◆ Prompt: Which lines in the listing below contain the word "Samochody"? Copy each one.

◆ Records provided:
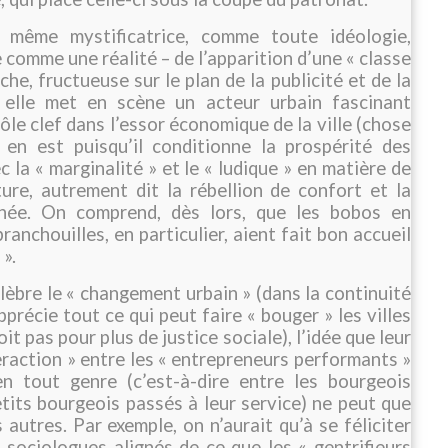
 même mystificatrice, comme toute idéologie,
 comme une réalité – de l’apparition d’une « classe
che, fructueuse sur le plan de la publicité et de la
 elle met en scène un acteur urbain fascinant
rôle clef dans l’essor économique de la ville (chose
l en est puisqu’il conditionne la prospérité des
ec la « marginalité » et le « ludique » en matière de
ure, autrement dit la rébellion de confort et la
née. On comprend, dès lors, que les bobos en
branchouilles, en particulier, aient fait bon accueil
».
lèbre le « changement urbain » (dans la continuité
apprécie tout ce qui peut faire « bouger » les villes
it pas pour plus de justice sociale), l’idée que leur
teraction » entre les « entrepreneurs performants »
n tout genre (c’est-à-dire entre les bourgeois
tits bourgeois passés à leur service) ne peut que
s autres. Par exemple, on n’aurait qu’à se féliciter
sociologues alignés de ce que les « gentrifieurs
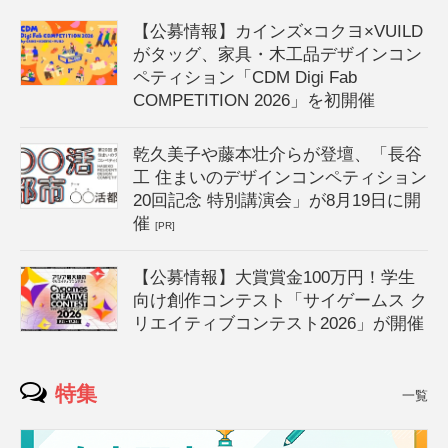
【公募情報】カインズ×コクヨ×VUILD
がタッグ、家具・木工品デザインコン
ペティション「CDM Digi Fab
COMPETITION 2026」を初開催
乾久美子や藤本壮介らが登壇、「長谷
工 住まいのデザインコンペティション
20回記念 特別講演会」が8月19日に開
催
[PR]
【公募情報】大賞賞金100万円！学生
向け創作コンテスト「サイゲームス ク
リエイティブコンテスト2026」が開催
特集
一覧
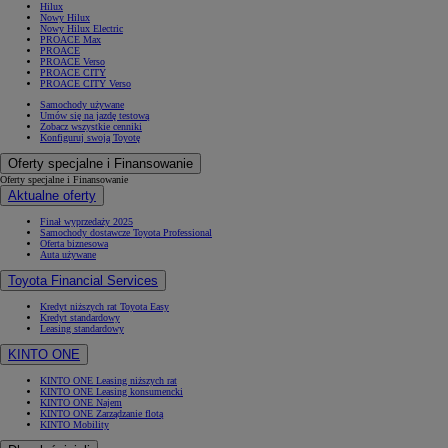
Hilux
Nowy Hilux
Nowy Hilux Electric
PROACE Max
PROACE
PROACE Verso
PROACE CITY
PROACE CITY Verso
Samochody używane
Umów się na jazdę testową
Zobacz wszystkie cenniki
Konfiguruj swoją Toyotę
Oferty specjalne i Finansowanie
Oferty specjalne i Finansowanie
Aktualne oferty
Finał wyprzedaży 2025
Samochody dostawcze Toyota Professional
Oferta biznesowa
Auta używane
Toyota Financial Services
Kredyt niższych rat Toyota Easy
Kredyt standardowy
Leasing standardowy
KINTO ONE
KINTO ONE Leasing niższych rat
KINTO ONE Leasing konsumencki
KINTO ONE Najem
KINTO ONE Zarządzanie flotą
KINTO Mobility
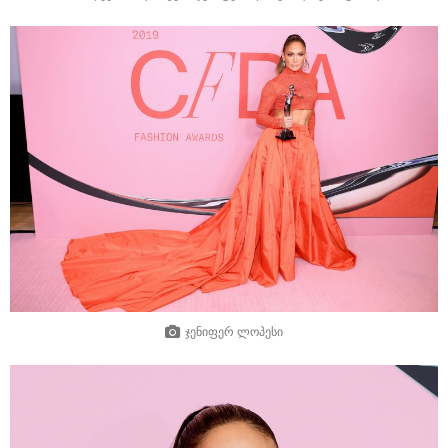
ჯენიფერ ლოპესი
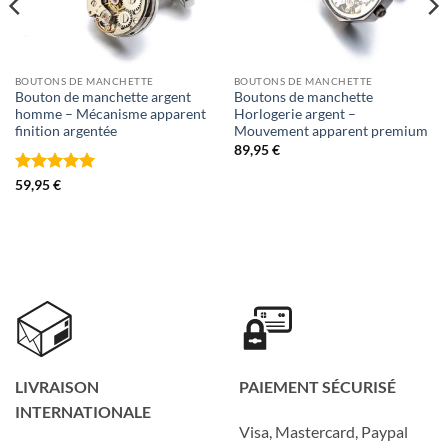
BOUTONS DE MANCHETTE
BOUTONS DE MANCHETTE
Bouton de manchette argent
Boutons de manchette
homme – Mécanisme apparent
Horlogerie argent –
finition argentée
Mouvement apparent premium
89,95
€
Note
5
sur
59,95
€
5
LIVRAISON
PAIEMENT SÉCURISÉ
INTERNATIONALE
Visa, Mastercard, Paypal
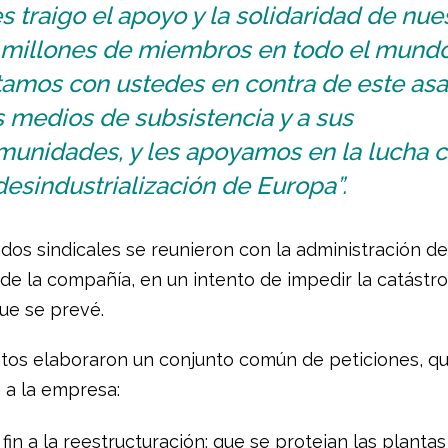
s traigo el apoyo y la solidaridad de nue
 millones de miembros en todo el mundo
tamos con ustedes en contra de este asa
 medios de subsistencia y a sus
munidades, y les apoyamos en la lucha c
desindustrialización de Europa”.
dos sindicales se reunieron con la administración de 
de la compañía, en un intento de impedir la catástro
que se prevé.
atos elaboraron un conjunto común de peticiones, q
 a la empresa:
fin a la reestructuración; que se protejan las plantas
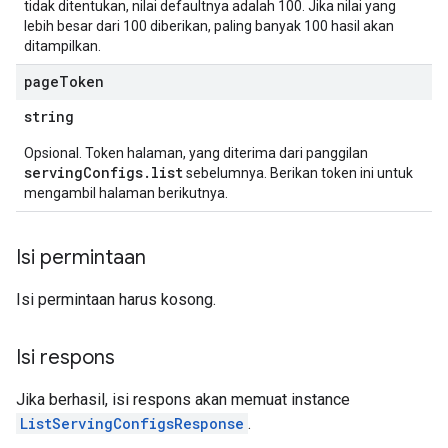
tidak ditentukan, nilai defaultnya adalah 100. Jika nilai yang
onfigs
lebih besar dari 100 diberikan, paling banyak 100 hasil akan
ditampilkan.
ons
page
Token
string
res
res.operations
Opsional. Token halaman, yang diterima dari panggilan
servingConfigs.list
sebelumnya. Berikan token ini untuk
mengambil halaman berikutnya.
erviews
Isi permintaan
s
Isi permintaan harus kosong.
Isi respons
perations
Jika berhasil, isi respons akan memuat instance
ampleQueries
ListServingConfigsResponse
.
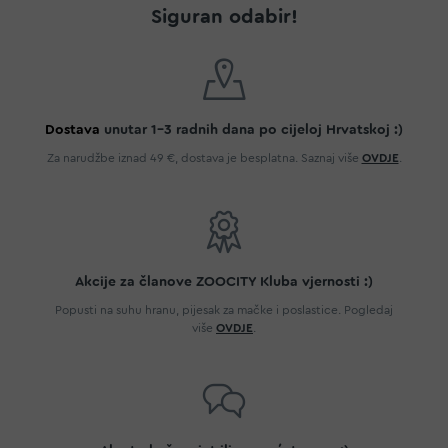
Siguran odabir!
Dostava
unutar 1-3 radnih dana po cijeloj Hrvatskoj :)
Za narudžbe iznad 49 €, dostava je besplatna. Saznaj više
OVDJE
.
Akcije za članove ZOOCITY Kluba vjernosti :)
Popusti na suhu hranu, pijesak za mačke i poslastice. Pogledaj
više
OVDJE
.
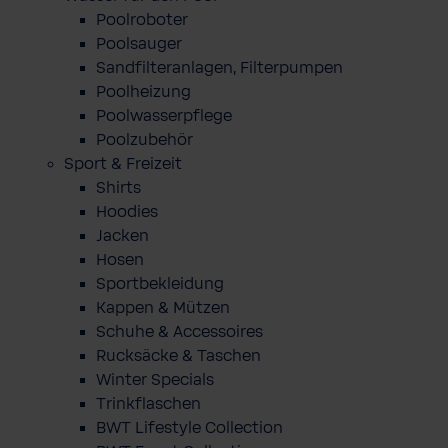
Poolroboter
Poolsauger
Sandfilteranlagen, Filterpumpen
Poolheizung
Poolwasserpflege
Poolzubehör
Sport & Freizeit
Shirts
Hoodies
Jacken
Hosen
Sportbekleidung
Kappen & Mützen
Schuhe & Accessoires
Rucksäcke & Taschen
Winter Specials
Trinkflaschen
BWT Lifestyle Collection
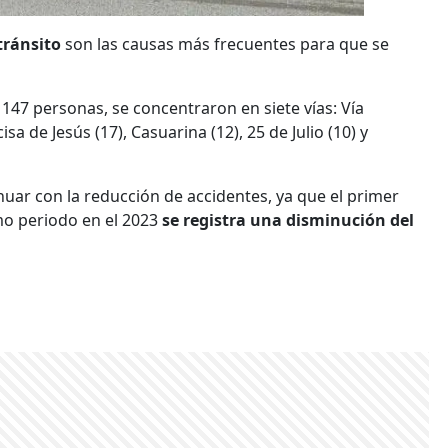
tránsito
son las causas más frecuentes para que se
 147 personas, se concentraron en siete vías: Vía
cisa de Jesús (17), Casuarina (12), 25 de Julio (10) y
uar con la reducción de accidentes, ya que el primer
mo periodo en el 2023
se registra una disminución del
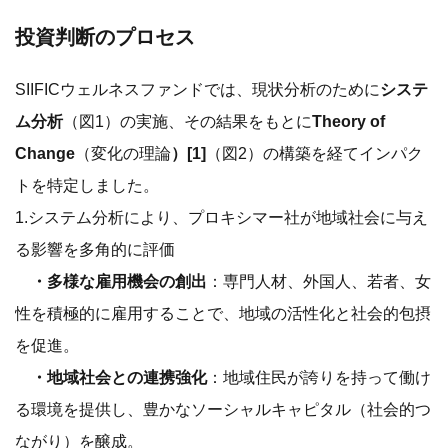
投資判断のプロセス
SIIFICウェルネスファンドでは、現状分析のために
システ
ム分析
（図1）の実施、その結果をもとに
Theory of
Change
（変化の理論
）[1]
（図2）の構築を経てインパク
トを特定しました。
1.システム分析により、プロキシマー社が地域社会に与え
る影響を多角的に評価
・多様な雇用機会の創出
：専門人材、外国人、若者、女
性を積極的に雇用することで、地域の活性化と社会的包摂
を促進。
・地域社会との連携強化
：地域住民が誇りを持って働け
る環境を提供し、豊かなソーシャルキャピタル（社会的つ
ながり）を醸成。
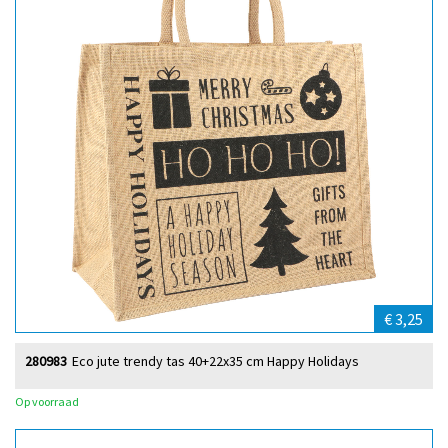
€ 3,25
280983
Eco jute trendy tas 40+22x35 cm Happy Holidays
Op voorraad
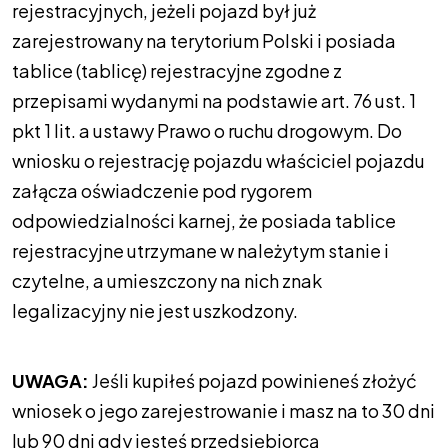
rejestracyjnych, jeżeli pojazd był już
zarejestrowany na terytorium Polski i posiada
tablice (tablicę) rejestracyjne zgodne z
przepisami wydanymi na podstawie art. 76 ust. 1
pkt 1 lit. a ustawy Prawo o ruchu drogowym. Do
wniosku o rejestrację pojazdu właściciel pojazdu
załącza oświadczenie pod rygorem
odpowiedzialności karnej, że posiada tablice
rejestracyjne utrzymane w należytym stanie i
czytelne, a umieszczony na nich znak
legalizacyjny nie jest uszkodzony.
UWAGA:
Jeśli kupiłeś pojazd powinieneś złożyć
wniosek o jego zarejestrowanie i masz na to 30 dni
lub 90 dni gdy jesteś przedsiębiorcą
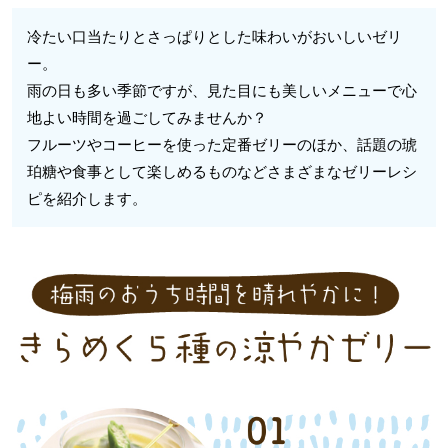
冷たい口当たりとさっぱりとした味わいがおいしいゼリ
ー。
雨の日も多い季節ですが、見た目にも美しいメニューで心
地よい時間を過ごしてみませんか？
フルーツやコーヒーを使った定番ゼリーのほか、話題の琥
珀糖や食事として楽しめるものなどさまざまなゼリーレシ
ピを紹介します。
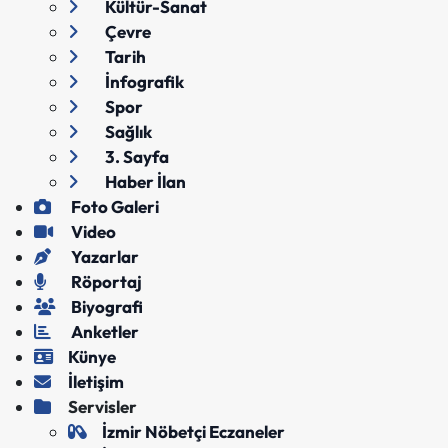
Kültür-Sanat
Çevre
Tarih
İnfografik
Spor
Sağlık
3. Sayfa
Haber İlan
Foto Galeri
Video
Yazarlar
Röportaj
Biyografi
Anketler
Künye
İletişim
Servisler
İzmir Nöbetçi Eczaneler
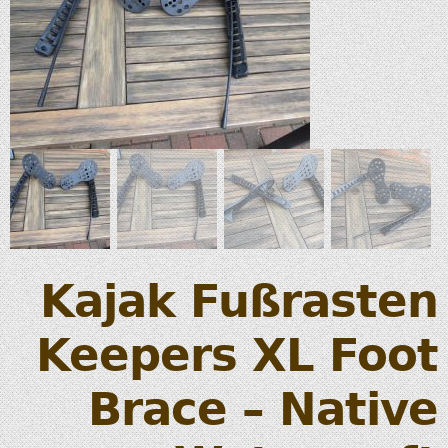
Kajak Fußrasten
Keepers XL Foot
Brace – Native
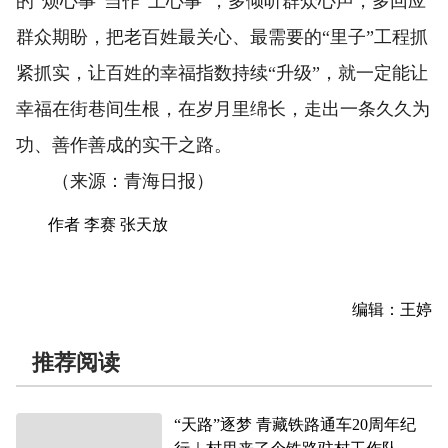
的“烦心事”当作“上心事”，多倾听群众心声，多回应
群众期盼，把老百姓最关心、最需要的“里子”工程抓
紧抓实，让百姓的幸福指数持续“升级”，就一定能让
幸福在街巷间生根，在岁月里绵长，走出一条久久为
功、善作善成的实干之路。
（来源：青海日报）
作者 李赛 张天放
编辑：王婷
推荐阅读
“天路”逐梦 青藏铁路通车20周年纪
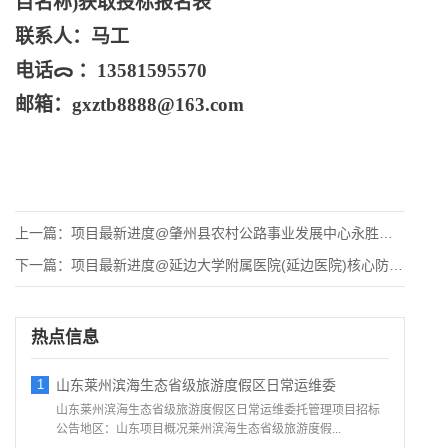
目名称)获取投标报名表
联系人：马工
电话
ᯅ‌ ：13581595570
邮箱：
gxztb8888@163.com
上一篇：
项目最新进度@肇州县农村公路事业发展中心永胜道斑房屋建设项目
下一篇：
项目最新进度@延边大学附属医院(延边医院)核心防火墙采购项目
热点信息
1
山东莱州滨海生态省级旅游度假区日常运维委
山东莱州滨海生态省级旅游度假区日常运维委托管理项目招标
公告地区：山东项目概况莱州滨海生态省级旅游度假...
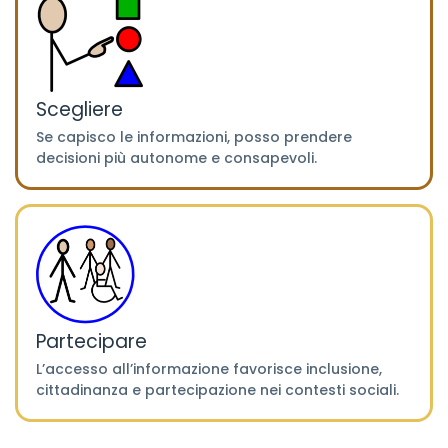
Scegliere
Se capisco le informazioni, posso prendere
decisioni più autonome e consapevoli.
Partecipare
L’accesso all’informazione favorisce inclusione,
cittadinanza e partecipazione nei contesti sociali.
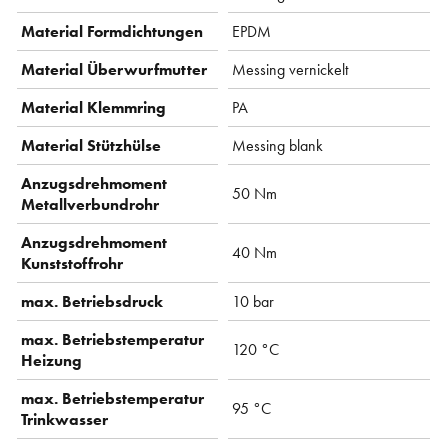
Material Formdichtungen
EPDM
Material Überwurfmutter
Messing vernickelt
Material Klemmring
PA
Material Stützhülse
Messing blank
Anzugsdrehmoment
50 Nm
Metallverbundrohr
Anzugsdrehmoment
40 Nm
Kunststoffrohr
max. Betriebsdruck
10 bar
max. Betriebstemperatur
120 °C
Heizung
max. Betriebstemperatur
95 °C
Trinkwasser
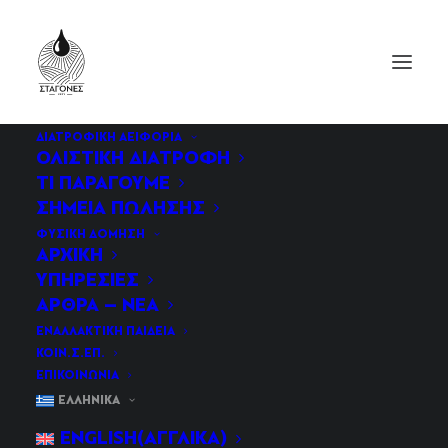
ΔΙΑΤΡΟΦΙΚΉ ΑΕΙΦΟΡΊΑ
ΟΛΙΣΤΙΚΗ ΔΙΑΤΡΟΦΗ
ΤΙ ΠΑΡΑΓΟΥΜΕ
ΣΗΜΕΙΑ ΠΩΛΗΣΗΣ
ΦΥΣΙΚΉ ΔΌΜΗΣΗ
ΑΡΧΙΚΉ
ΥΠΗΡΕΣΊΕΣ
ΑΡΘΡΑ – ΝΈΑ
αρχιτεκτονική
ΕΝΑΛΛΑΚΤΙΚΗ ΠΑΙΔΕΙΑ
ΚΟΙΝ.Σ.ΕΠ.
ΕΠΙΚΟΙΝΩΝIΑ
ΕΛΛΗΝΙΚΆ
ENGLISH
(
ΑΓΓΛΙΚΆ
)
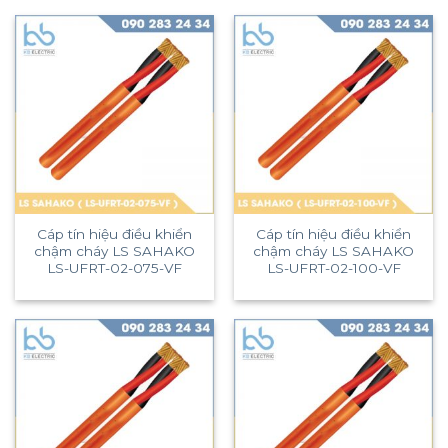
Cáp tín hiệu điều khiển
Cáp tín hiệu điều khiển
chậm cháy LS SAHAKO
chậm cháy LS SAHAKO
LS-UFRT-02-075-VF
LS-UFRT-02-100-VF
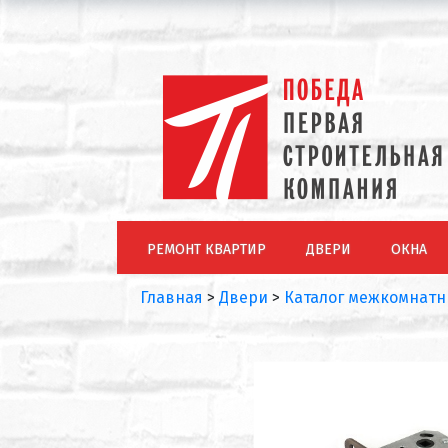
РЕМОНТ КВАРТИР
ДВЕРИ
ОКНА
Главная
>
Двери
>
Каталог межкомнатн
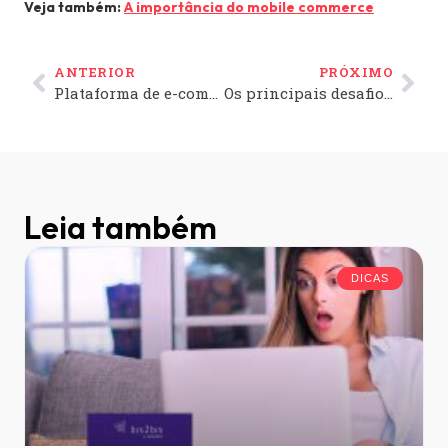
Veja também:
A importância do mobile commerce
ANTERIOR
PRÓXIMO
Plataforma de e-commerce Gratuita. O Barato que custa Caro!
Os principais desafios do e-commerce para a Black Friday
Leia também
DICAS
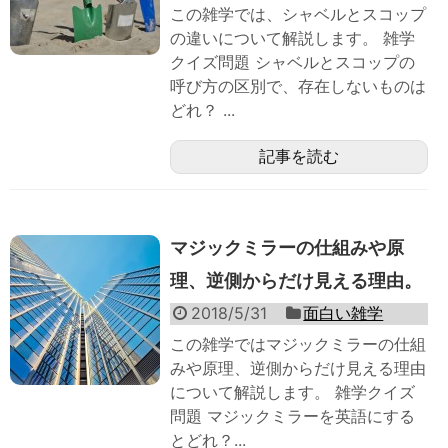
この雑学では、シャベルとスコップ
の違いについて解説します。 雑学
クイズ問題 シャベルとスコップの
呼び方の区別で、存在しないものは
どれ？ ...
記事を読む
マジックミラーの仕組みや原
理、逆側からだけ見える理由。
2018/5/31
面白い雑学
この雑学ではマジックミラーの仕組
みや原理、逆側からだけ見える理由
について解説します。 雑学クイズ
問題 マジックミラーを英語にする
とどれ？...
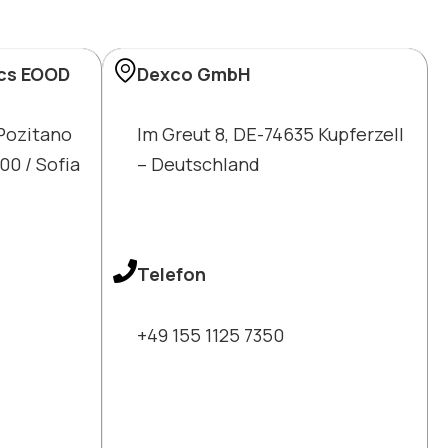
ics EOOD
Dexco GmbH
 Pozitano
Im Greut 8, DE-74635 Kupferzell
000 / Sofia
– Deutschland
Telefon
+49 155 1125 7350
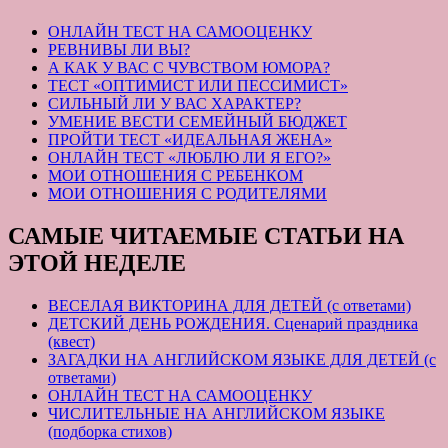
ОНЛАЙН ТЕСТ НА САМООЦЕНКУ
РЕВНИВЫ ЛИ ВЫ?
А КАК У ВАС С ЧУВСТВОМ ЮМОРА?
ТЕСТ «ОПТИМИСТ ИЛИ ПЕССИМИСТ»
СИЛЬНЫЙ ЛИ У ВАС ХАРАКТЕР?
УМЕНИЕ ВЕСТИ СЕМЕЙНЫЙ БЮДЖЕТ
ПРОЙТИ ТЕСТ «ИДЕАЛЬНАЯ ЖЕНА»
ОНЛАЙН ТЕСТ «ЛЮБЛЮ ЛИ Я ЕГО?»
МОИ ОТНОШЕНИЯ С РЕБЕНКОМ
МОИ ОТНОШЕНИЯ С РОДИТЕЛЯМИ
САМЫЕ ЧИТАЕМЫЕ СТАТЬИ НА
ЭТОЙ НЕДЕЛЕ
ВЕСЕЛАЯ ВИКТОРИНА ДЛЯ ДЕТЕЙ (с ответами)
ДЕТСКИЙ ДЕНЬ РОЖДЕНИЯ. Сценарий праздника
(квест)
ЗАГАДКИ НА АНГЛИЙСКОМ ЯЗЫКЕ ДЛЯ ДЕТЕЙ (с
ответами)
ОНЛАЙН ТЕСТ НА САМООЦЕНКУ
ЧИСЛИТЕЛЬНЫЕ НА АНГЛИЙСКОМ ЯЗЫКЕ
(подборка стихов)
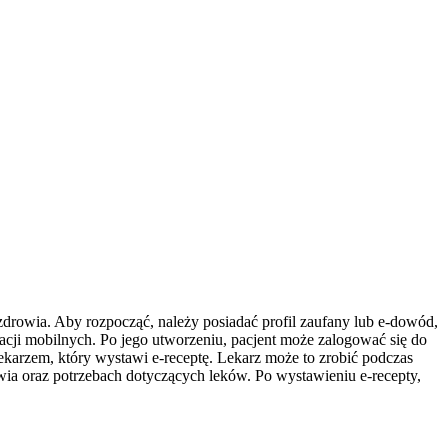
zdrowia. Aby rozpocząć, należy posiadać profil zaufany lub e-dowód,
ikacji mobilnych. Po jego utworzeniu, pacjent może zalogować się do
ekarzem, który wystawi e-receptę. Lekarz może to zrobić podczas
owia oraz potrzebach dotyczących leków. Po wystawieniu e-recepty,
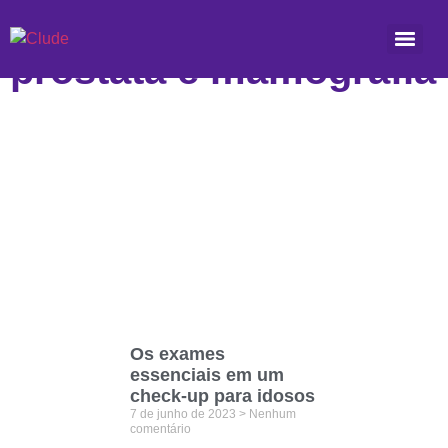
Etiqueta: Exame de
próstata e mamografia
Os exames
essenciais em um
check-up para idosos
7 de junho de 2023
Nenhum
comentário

◆ Your response:
Samochody używane
Samochody dostawcze Toyota Professional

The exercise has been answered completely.